Plant care
Danvers Carrottemperature & humidity
Daucus carota subsp. sativus 'Danvers 126'
More about danvers carrot
Ideal temperature for danvers carrot
Aim for 7-24°C (45-75°F) on the thermostat and you've handled the easy part. The hard part is the half-metre around the plant: window glass that drops to near-freezing on a January night, a radiator pumping out hot dry air, a draught from an opened front door. Move the plant 30 cm and you've usually fixed the problem. Below roughly 7°C growth pauses; cold beyond that pushes it into dormancy rather than killing it outright.
Cold tolerance & winter care
Danvers Carrot is comparatively hardy (USDA Cool-season crop grown across USDA zones 3-10; roots tolerate light frost, which improves sweetness, RHS H5 (hardy in most of the UK; roots overwinter under mulch in milder areas)). Within that range it tolerates a cold dormant spell outdoors; outside it, grow it in a container you can move under cover or overwinter in a cool but frost-free spot. Hardiness assumes an established plant in well-drained soil — a wet, cold root zone kills far more plants than cold air alone.
Humidity for danvers carrot
Danvers Carrot sits happiest at around 40-70% relative humidity. Ambient outdoor humidity is fine; carrots are grown for their roots. Persistent leaf wetness and crowded foliage encourage leaf blights, so favour airflow and avoid overhead watering late in the day. The usual low-humidity tell is crisp brown leaf tips and edges while the soil moisture is fine — a sign the air, not the watering, is the problem. If you need to raise it, the reliable methods are grouping plants together, standing the pot on a tray of damp pebbles (the pot above the waterline, never in it), or running a small humidifier in winter when indoor heating dries the air most. Misting is the least effective — it raises humidity for minutes, not hours.
Danvers Carrot temperature & humidity — frequently asked questions
What temperature is best for danvers carrot?
Danvers Carrot grows best between 7-24°C (45-75°F). Keep it out of cold draughts, off freezing windowsills in winter, and away from the hot dry air directly above radiators — the extremes matter far more than the average room temperature.

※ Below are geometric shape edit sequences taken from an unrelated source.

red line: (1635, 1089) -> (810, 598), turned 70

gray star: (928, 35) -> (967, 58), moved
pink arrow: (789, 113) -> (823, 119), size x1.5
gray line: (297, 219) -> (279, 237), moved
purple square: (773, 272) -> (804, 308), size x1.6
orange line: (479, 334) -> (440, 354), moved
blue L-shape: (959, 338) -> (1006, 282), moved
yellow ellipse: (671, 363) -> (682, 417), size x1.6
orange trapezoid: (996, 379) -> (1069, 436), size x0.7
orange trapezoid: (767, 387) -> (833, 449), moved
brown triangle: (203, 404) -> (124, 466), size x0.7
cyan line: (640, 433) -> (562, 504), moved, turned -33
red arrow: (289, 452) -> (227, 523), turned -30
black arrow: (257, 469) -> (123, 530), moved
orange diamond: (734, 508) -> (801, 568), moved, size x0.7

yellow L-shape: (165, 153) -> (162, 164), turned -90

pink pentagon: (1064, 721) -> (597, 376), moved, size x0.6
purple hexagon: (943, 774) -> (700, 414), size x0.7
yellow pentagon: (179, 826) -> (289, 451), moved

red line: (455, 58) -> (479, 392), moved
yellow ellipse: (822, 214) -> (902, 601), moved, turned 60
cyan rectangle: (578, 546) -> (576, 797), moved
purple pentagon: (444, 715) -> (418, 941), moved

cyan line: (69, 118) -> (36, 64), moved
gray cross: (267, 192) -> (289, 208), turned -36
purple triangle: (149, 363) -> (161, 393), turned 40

How cold can danvers carrot tolerate?
Danvers Carrot starts to suffer below roughly 7°C. It tolerates a cold dormant period within USDA Cool-season crop grown across USDA zones 3-10; roots tolerate light frost, which improves sweetness, but a wet cold root zone is more dangerous than cold air.
What humidity does danvers carrot need?
Danvers Carrot prefers about 40-70% relative humidity. Ambient outdoor humidity is fine; carrots are grown for their roots. Persistent leaf wetness and crowded foliage encourage leaf blights, so favour airflow and avoid overhead watering late in the day.
How do I raise humidity for danvers carrot?
Group it with other plants, stand the pot on a tray of damp pebbles (kept above the waterline), or run a small humidifier in winter. Misting only helps for a few minutes, so it is the weakest option for a plant that genuinely needs more humidity.
Can danvers carrot live outside?
Danvers Carrot is rated for USDA zone Cool-season crop grown across USDA zones 3-10; roots tolerate light frost, which improves sweetness and RHS hardiness H5 (hardy in most of the UK; roots overwinter under mulch in milder areas). Within that range it can stay outdoors; outside it, grow it in a moveable container and protect the roots from a wet, cold winter.
More danvers carrot care
In the UK? Keeping danvers carrot warm in a UK home covers the radiator, single-glazing and heating-season humidity angle. Temperature and humidity are one piece. See the full danvers carrot care guide, its cold-hardiness guide, and watering schedule — humidity and watering problems are easy to confuse.